TASK DIRECTIONS ▸ Go to the line below that has "Grading mit Pardot (639, 631)", print it and each line after it exactly, and stop after the line that has "Quem Somos (186, 182)"; leave out pictures.

──────────

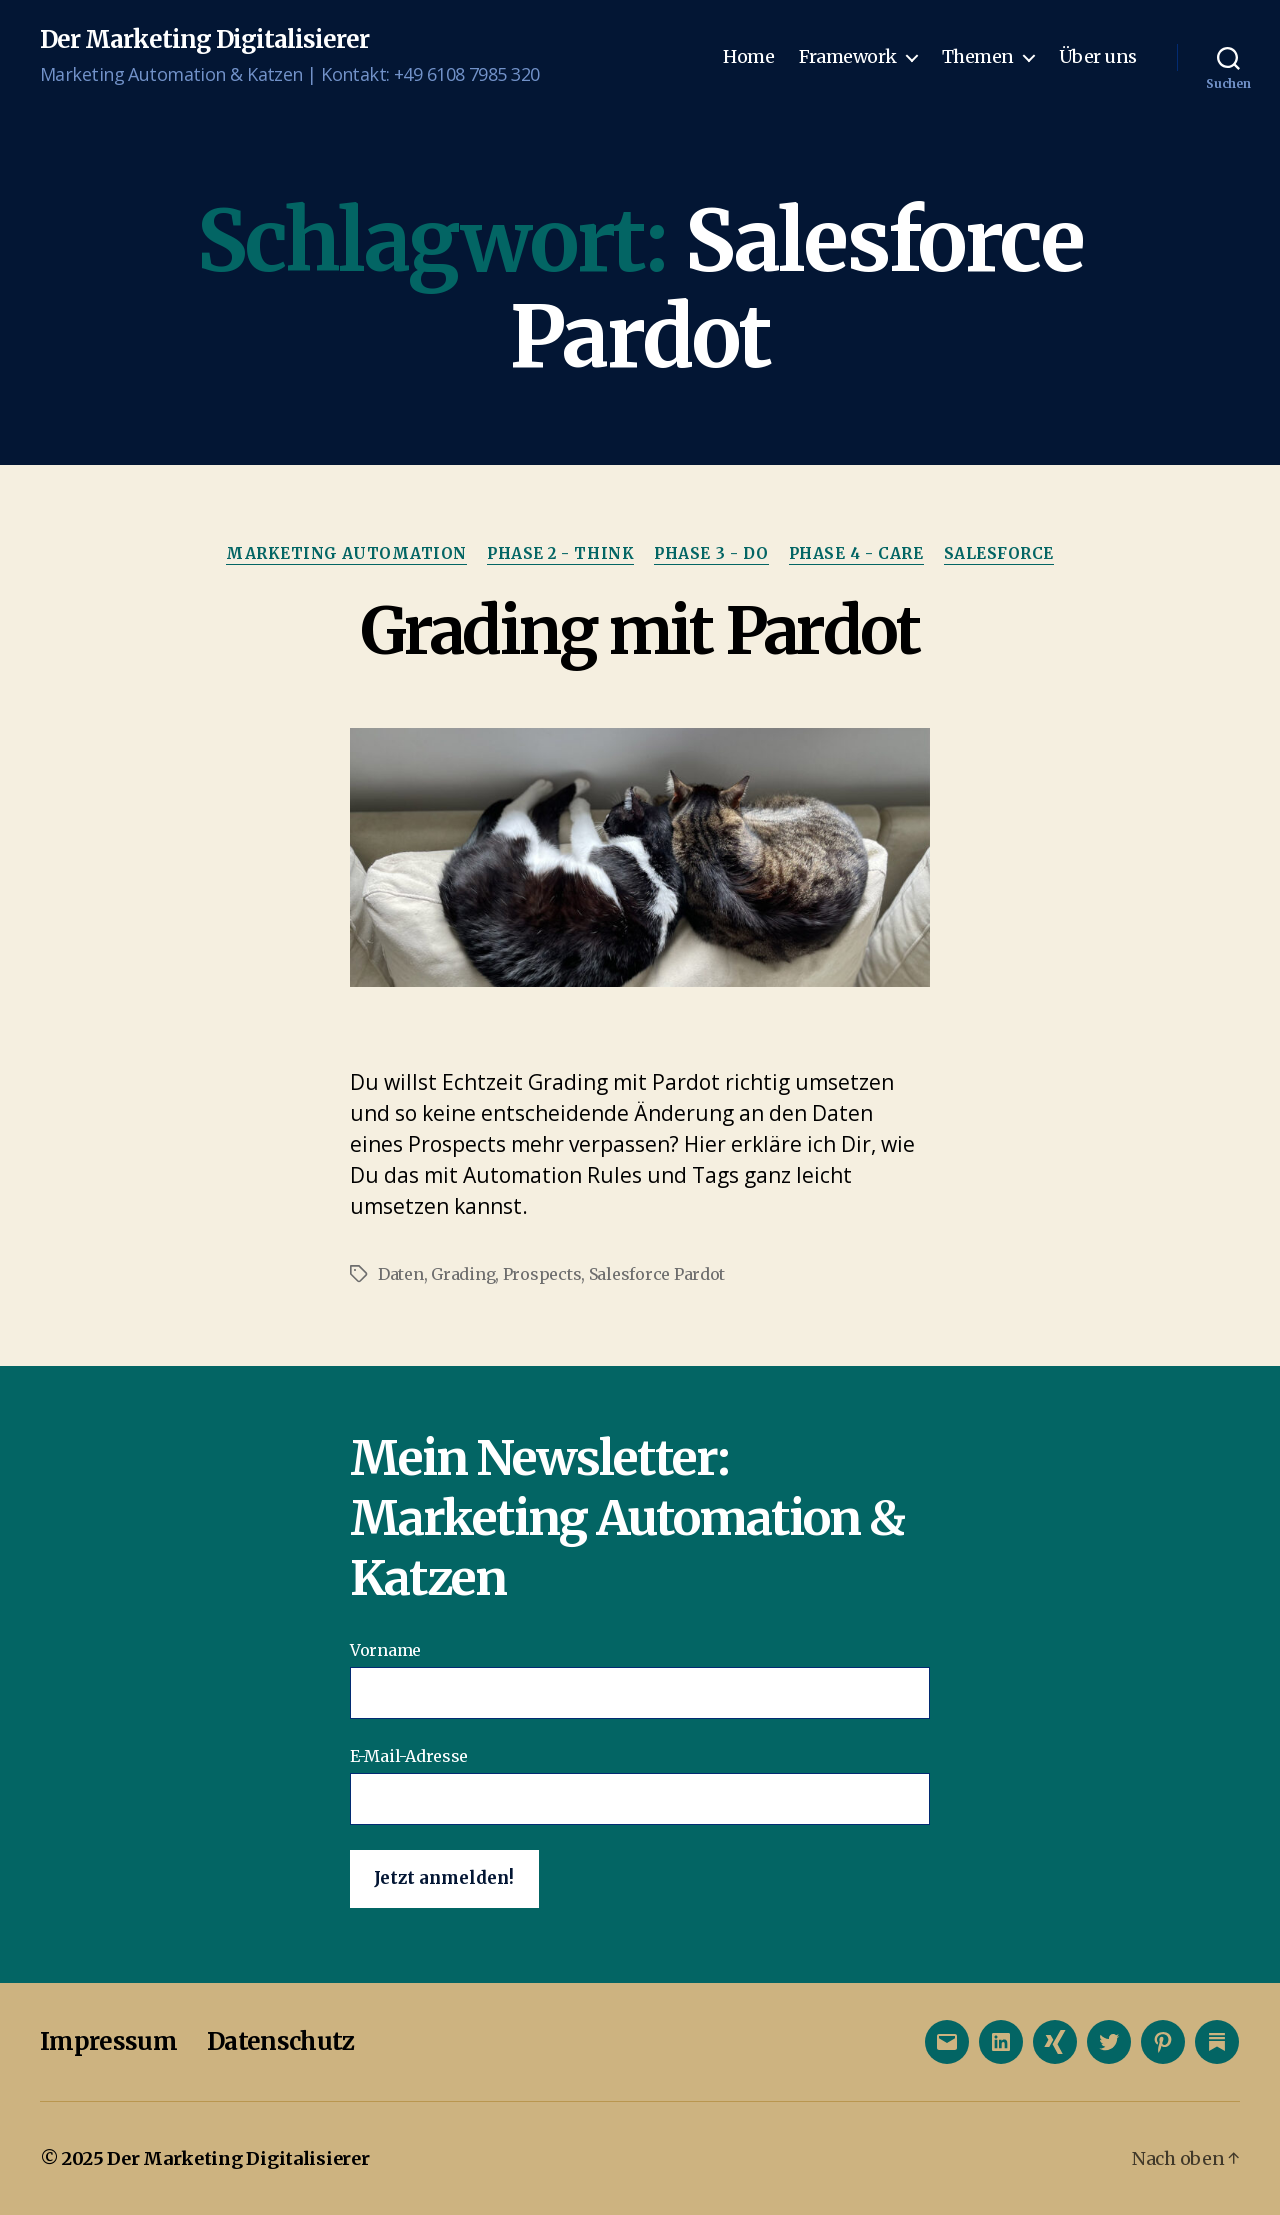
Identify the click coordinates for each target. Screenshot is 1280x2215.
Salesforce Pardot (657, 1274)
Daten (401, 1274)
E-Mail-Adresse (640, 1785)
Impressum (108, 2041)
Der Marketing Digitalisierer (204, 40)
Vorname (640, 1679)
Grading (463, 1274)
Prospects (542, 1274)
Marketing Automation (346, 554)
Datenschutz (281, 2041)
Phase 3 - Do (711, 554)
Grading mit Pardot (639, 631)
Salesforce (999, 554)
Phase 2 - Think (560, 554)
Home (748, 57)
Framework (848, 57)
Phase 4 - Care (856, 554)
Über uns (1098, 57)
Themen (978, 57)
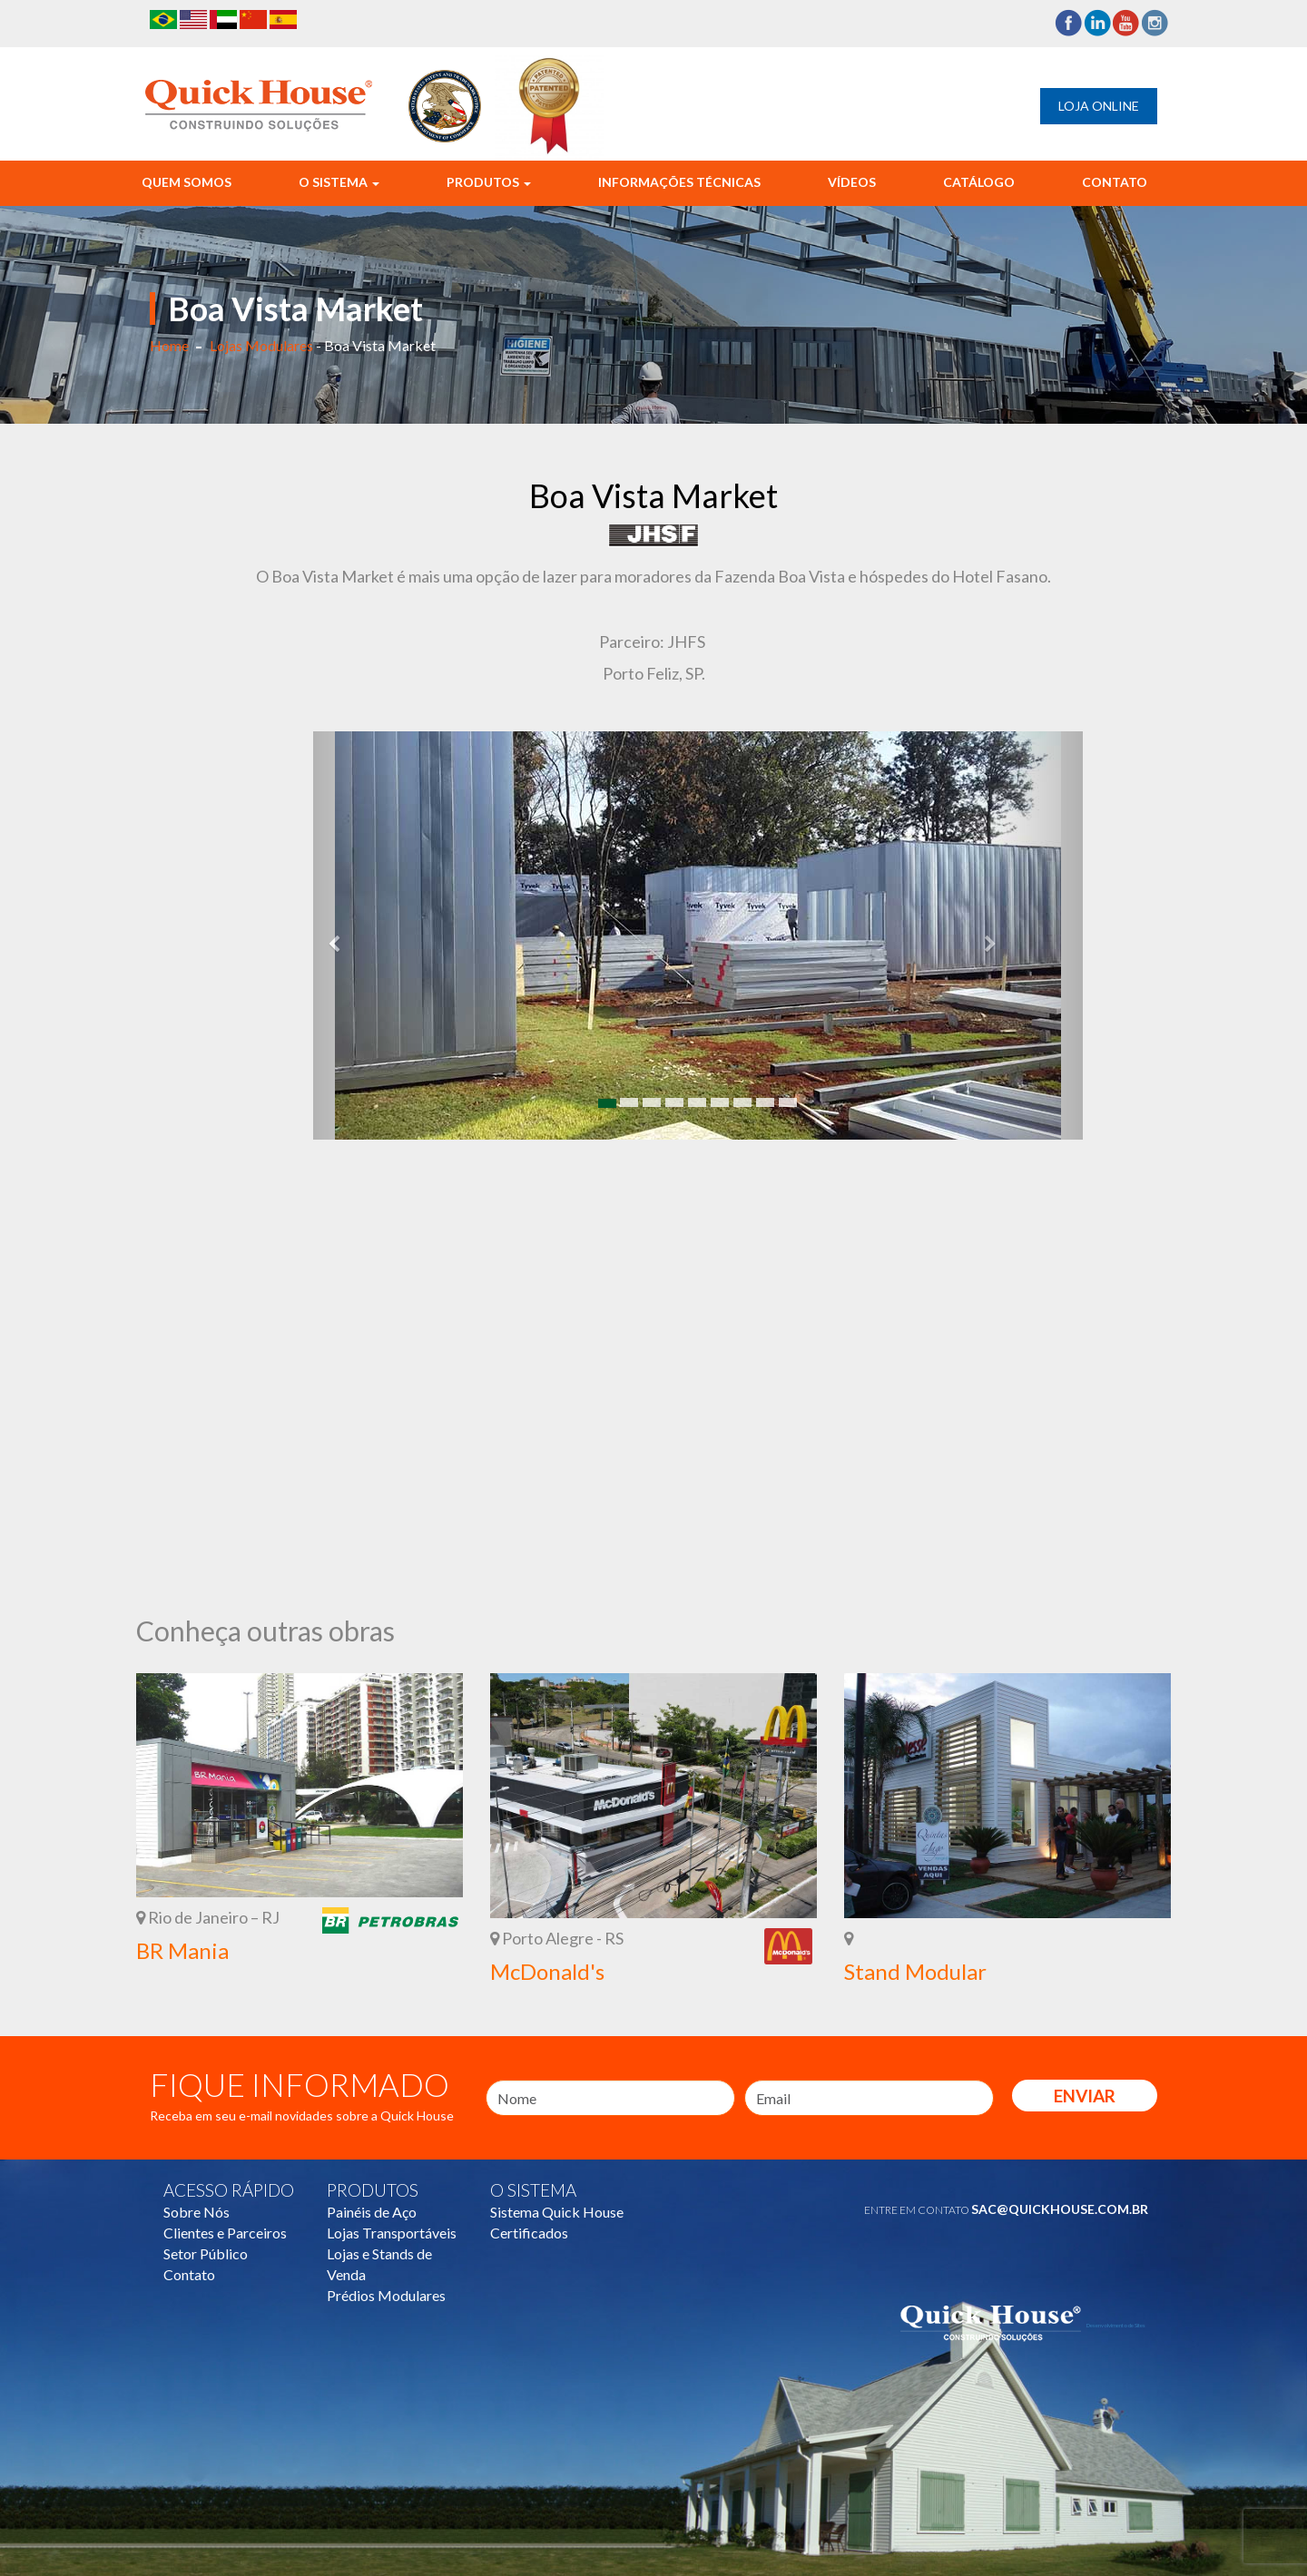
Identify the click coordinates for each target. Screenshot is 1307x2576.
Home (169, 345)
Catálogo (979, 182)
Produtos (489, 182)
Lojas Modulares (261, 345)
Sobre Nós (196, 2211)
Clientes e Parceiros (225, 2232)
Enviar (1084, 2095)
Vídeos (852, 182)
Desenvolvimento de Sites (1115, 2325)
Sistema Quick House (557, 2211)
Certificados (529, 2232)
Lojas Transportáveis (392, 2232)
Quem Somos (186, 182)
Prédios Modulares (386, 2295)
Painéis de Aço (372, 2211)
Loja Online (1098, 105)
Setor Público (205, 2253)
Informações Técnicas (679, 182)
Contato (1114, 182)
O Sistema (339, 182)
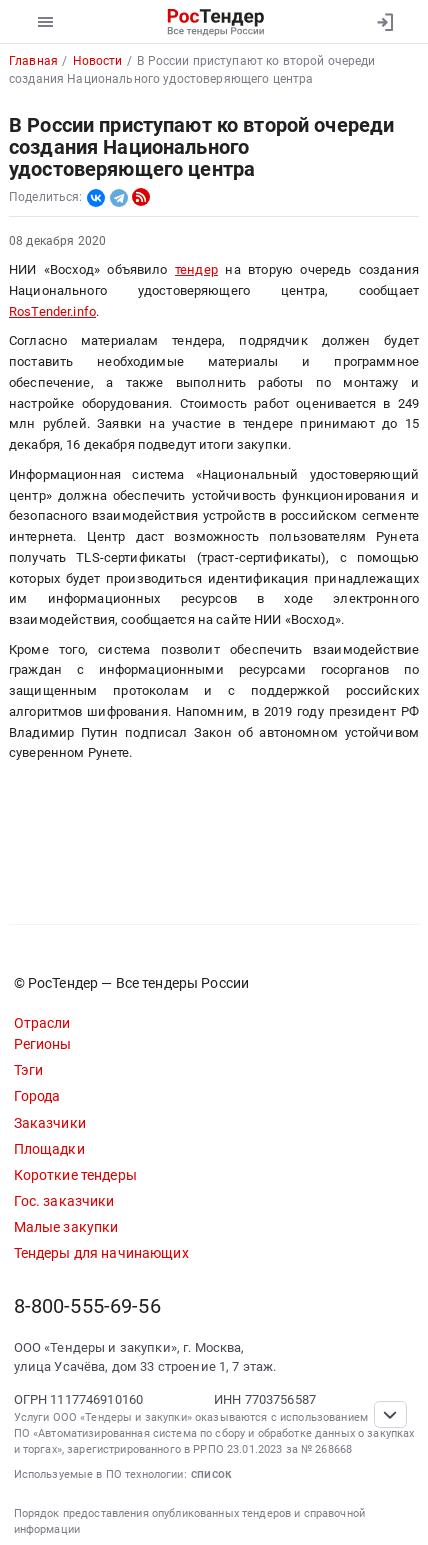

──────────

EXERCISE RESULT ▸
Grading mit Pardot (639, 631)
Salesforce (999, 554)
Phase 2 - Think (560, 554)
Home (748, 57)
Framework (848, 57)
Phase 4 - Care (856, 554)
Über uns (1098, 57)
Themen (978, 57)
Identify the click coordinates for each target. Screenshot is 1307x2576.
Home (169, 345)
Catálogo (979, 182)
Produtos (489, 182)
Lojas Modulares (261, 345)
Sobre Nós (196, 2211)
Clientes e Parceiros (225, 2232)
Enviar (1084, 2095)
Vídeos (852, 182)
Desenvolvimento de Sites (1115, 2325)
Sistema Quick House (557, 2211)
Certificados (529, 2232)
Lojas Transportáveis (392, 2232)
Quem Somos (186, 182)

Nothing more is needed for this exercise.